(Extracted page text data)
BEGIN

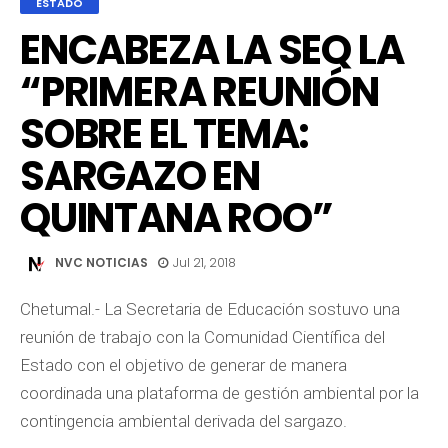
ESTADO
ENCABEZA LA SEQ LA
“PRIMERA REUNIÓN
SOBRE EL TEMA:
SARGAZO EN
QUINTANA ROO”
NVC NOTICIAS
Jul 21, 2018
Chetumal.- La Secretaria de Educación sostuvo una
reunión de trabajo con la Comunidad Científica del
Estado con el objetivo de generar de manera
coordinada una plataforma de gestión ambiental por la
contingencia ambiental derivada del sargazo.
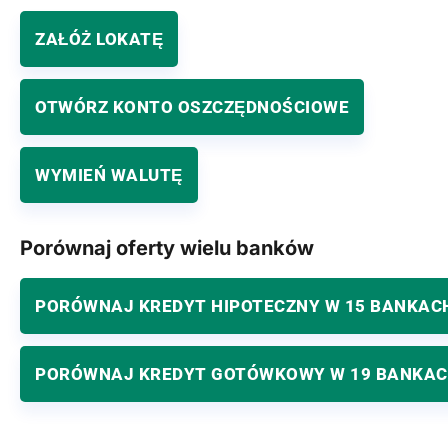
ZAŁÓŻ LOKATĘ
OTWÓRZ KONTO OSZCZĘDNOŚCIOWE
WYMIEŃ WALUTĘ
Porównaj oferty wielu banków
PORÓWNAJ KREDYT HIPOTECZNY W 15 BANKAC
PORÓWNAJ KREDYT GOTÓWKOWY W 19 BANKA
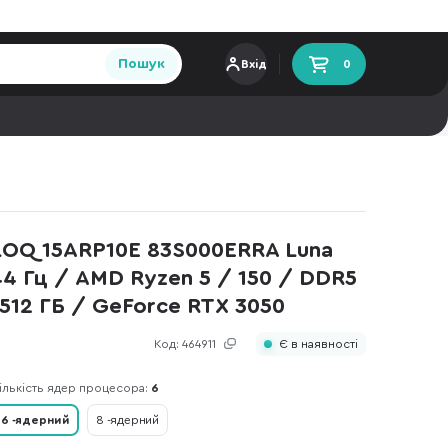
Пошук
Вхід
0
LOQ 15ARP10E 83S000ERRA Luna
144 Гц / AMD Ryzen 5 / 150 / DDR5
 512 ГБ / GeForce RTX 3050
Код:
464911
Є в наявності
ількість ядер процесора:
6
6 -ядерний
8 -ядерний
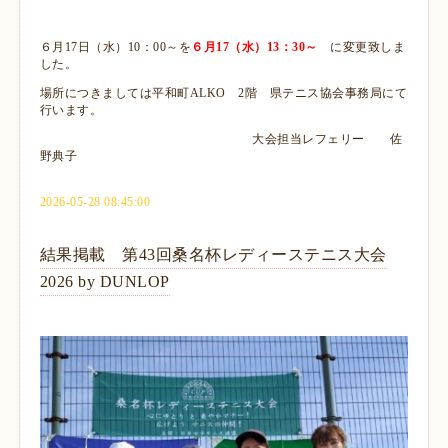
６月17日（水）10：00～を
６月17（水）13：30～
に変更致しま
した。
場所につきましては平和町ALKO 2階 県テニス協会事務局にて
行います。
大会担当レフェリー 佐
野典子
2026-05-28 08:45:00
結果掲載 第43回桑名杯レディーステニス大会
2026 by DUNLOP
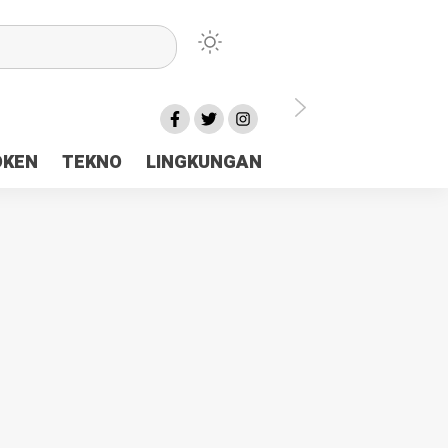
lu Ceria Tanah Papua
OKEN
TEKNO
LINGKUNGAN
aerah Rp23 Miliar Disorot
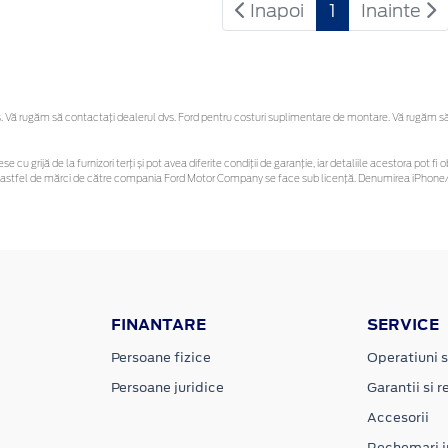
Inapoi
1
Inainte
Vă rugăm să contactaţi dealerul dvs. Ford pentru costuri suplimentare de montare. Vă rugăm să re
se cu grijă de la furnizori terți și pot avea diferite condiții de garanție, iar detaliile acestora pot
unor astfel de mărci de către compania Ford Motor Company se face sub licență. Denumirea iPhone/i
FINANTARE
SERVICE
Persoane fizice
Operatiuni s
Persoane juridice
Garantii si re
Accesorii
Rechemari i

END

» **WORK ORDER**:
From the line containing "2026-05-28 08:45:00" through the final line of the records, write out each line exactly, and include no pictures.

» **EXERCISE OUTPUT**:
2026-05-28 08:45:00
結果掲載 第43回桑名杯レディーステニス大会
2026 by DUNLOP
lu Ceria Tanah Papua
OKEN
TEKNO
LINGKUNGAN
aerah Rp23 Miliar Disorot
Inapoi
1
Inainte
Vă rugăm să contactaţi dealerul dvs. Ford pentru costuri suplimentare de montare. Vă rugăm să re
se cu grijă de la furnizori terți și pot avea diferite condiții de garanție, iar detaliile acestora pot
unor astfel de mărci de către compania Ford Motor Company se face sub licență. Denumirea iPhone/i
FINANTARE
SERVICE
Persoane fizice
Operatiuni s
Persoane juridice
Garantii si re
Accesorii
Rechemari i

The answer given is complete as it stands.